When i try to update it it says ` update is available software will restart` but nothing happens.

Any idea?


----------



## Strype

monk99 said:


> it is really hard to understand URC policy...i have purchased recently MX 980 and cannot update the software either.


If there is a "Live Update" button then you have updatability in your software.

As a URC Dealer I can tell you what the policies, according to dealer contracts and cooperate training, is supposed to be:

End users (Consumers), are to have access to software for the Consumer Model Remote they purchased. This software, when downloaded, is the most recent update at the time of the download but does not have active capabilities for updatability. Being able to update is unnecessary for a consumer since they are NOT dealing with hundreds of equipment changes a month like a Custom Installer or Dealer is. The remotes do have learning capabilities, so if a consumer buys a couple new pieces of equipment that had no working codes that already existed in the IR library during the time of the Consumer's software download then the consumer could simply learn the codes in.

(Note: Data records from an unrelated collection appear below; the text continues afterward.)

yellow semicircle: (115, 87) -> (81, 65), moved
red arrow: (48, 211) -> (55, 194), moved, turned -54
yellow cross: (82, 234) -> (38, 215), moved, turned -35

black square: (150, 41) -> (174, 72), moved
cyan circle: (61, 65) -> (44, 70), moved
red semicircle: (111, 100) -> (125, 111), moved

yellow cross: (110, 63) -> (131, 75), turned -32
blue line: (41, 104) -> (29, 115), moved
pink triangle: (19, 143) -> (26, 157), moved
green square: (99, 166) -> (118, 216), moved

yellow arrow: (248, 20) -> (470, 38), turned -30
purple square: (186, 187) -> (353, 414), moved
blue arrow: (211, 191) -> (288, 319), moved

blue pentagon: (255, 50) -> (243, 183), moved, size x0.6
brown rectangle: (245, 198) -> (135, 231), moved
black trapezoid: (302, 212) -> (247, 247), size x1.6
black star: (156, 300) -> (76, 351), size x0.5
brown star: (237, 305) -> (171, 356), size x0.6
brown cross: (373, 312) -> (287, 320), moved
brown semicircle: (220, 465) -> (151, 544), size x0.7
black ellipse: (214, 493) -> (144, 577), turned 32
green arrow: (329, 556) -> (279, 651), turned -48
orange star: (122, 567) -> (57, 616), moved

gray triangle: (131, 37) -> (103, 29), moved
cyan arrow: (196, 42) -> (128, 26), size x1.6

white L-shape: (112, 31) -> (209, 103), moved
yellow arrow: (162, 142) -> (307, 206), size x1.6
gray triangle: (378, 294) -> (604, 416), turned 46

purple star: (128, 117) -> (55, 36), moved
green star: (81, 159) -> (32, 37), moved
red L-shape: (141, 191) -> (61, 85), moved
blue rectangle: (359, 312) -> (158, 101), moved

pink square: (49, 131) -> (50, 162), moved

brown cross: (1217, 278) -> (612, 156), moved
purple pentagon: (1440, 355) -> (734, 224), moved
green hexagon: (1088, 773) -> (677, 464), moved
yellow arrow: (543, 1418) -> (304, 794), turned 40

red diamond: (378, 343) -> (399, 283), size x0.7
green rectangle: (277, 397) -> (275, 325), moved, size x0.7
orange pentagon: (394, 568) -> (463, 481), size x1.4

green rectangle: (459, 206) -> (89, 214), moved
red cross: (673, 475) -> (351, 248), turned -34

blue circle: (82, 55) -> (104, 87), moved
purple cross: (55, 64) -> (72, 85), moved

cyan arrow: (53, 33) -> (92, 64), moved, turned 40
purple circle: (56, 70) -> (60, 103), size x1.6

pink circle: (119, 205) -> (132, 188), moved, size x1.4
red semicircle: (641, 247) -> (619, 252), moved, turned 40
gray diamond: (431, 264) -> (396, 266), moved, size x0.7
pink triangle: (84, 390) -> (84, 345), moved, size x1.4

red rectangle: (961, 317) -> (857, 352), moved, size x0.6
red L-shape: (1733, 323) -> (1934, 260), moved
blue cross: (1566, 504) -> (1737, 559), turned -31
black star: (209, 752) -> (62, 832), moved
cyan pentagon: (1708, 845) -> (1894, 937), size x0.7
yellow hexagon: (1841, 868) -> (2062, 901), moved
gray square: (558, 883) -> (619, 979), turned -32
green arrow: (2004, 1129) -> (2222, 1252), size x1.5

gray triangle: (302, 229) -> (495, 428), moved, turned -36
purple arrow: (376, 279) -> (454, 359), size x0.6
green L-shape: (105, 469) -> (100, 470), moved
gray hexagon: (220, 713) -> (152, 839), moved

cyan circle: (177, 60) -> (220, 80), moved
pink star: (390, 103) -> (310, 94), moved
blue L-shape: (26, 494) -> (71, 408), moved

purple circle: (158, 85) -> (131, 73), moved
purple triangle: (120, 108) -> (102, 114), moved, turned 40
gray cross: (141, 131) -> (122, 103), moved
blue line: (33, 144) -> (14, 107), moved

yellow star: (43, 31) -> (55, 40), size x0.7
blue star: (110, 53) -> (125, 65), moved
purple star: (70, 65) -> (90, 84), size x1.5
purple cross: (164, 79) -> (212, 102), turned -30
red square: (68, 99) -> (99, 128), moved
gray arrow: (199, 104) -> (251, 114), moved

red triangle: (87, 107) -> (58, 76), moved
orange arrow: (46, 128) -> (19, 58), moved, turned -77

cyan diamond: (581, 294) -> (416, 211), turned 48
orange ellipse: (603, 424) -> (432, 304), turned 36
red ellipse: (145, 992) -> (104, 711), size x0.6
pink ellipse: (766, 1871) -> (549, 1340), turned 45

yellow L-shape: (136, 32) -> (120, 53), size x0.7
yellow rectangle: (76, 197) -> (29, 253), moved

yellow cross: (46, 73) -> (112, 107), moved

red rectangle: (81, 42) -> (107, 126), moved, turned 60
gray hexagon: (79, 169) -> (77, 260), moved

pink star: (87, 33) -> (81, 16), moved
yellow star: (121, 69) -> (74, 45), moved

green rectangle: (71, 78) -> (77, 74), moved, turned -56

Certified Custom Installers and Dealers are the only ones that are intended to have access to programming software that has updatability. This is because, as a Custom Installer/Dealer, we deal with hundreds of remotes with hundreds of different & new pieces of equipment each month. We do this year in and year out, so updating this software with the new IR libraries is a necessary time saver. (But we still do more then our fair share of IR Learning, we are the ones that contribute to the ever growing IR Library. The tested codes we learn we send in for future IR Libraries updates) Now the exception to the above software distribution is a Dealer is allowed to pass on a CD copy to a consumer that has purchased product from the Dealer. The Dealer is not required to do this, it is simply an option the dealer has a right to do. This option is there for the convenience of the dealer in certain situations.

Most Remotes are "Consumer Grade" and are meant to be available to both Dealers and Consumers directly. "Custom Install or Custom Integration Grade" remotes (ie MX6000, MX980) are meant to only have purchasing access by Dealers/Custom Installers. These remote's software falls under the Dealer distribution policy.




now all that being said .... what the policy is supposed to be and how it is dealt with is, unfortunately, sometimes 2 different things.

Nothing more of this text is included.